One City analyst, who wished to remain anonymous, suggested to BeverageDaily.com that such a move could prove attractive to Britvic, as an alternative to a potential hostile takeover bid from a larger firm.
His comments followed chatter at the end of August suggesting that one of either Permira, Diageo or Unilever could be poised to launch a potential takeover bid following Britvic's recent recall problems and muted trading.
The City Code on Takeovers and Mergers (Rule 2.6(a)) compels the firms to announce a firm intention to make an offer by 5pm on October 3, although that deadline could be extended.
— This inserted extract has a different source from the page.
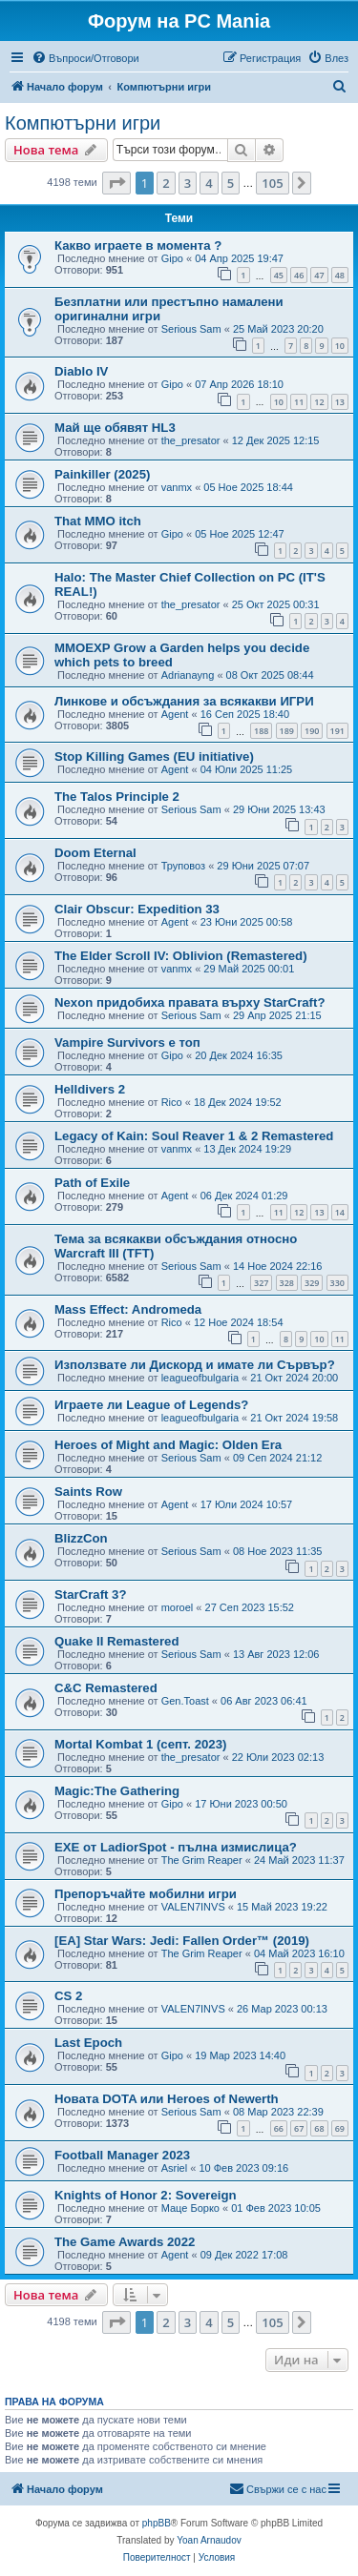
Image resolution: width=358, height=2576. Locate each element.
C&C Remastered (106, 1688)
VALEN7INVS (193, 1906)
Britvic forced on back foot...
"It only goes to show that Britvic have been forced down this particular route by recent events that have put them on the back foot," Rollits corporate finance partner Julian Wild told BeverageDaily.com.
(N.B. We tried several times to contact Britvic Ireland for the latest on the Ballygowan recall this morning, but on asking politely to be connected to the press office, the receptionist at the firm's Kylemore site repeatedly hung up on us.)
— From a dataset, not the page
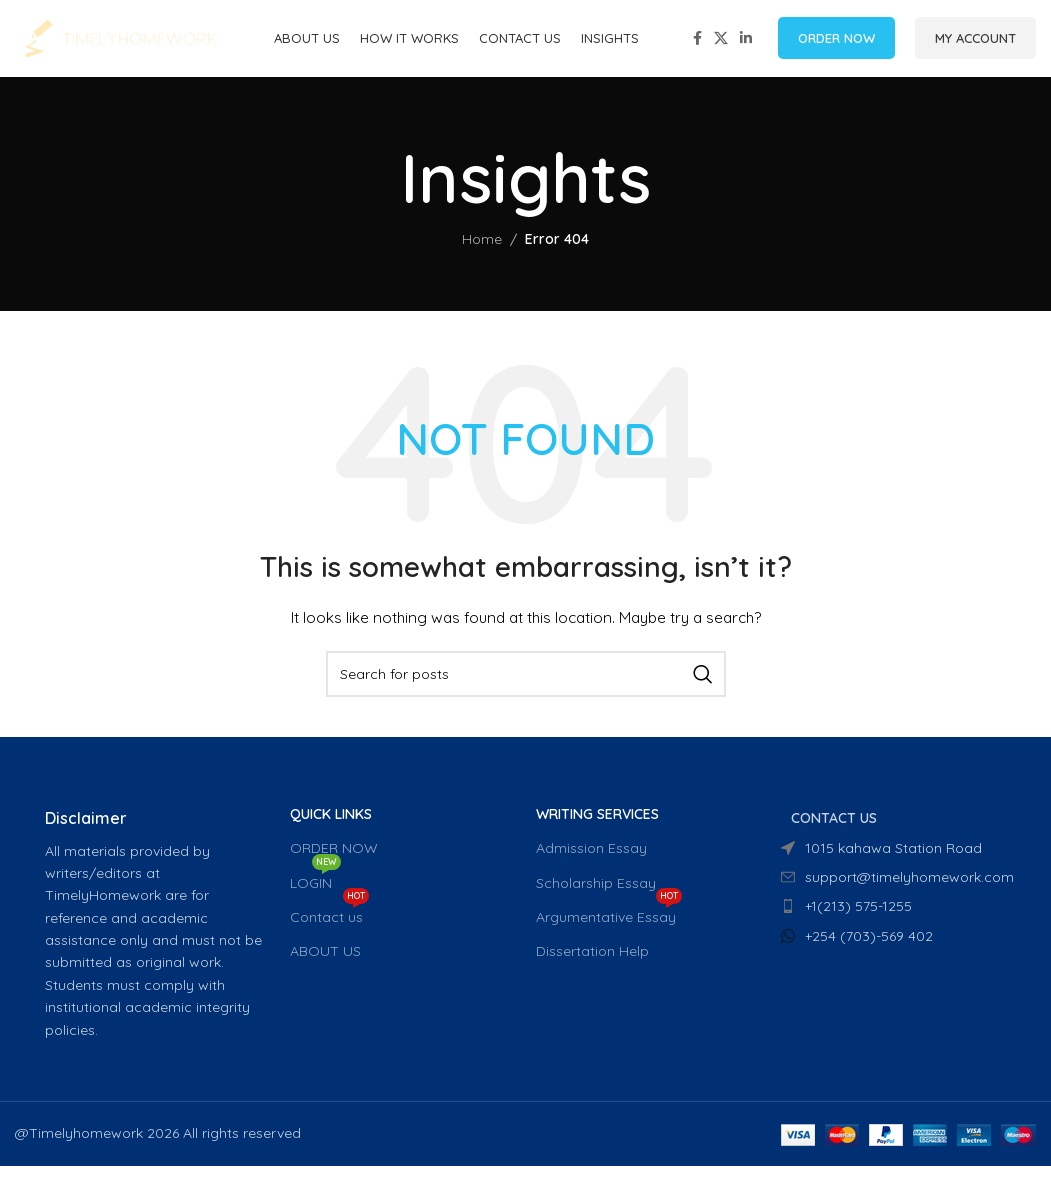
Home (482, 253)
Discussing the disparity in market captilization of each firm, Wild agreed that the term 'merger' usually related to a 'merger of equals' (two companies of a similar size), although it was sometimes used more loosely.
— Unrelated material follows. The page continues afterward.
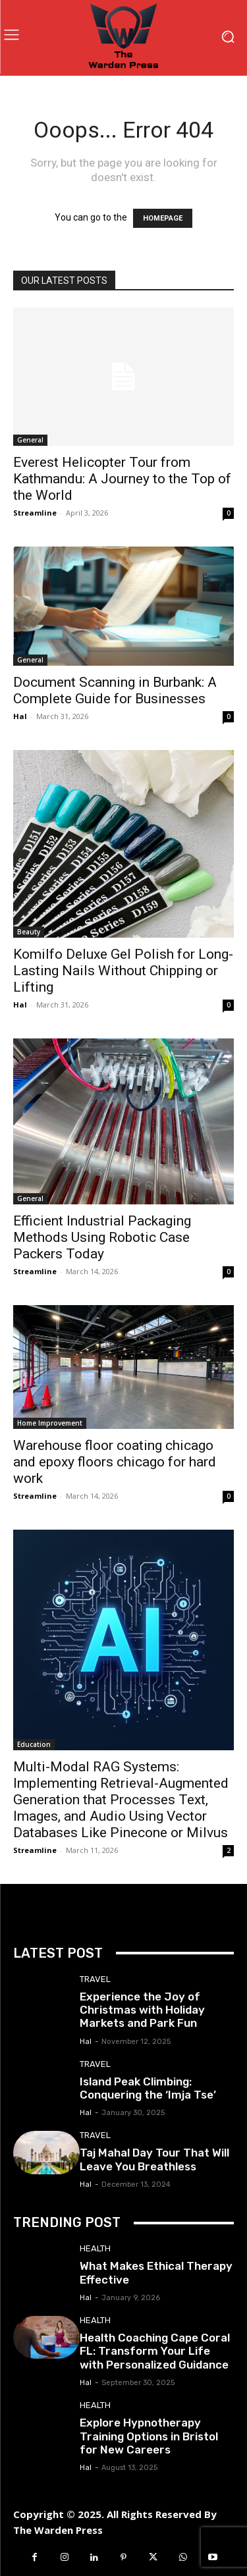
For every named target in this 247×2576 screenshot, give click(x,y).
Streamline (35, 513)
"But this does look like a merger, one instigated by Barr on the back of Britvic's demise - it probably wouldn't have happened if it wasn't for Britvic's current situation, given that the latter is much the bigger business," Wild said.
"Barr's market capitalization is around ₤500m [$627m] and Britvic's is close to₤900m. But Barr made the approach to Britvic, who have clearly seized their opportunity following the significant reduction in Britvic's share price, which has been on a pretty steady downward pitch since May."
Although discussions were still at an early stage, the firms said they had agreed certain key aspects in regard to the merger, although these are not set in stone.
New management composition
Britvic shareholders would own 63% of the enlarged group’s share capital and AG Barr 37%, while the board of directors would be drawn equally from both boards.
Roger White, current CEO of AG Barr would be CEO of the combined group, and John Gibney, Britvic CFO would assume the same position within the new firm; there is no mention of a potential new position for Britvic CEO Paul Moody.
Gerald Corbett, Britvic chairman, would become chairman of the combined group, while Ronnie Hanna (AG Barr chair) would assume the position of deputy chairman.
Six other non-executive directors would comprise the new board, with three nominated from each company.
Moody heads for exit door?
"These things are always something of a compromise. Corbett from Britvic would be the new chair, and very often accommodating members of the board is key to getting such a deal done," Wild said.
Quizzed about Moody's future, Britvic told this publication it had nothing to add to this morning's statement. But Wild said: "Inevitably, it appears to be the case that Moody is the casualty. He's not going to be the CEO of the combined group, so one would assume he was heading for the exit door."
A spokesman for AG Barr declined to comment on the rationale behind White's possible new position.
"This is a merger, even though AG Barr approached Britvic. Board positions would be split equally, with a Britvic chair, an AG Barr CEO and a Britvic CEO, split non-executive. You can't expect me to comment further," he said.
AG Barr and Britvic said in their statement that a "combination would have compelling industrial logic and represents an opportunity for both companies to enhance their industry position, and achieve significant synergies and shareholder value".
Wild agreed there was a strong strategic rationale for a merger to create a "very substantial European soft drinks business".
“A merger would create one of the leading soft drinks companies in Europe, with a strong portfolio of market leading brands,” both companies said in an online regulatory notice this morning.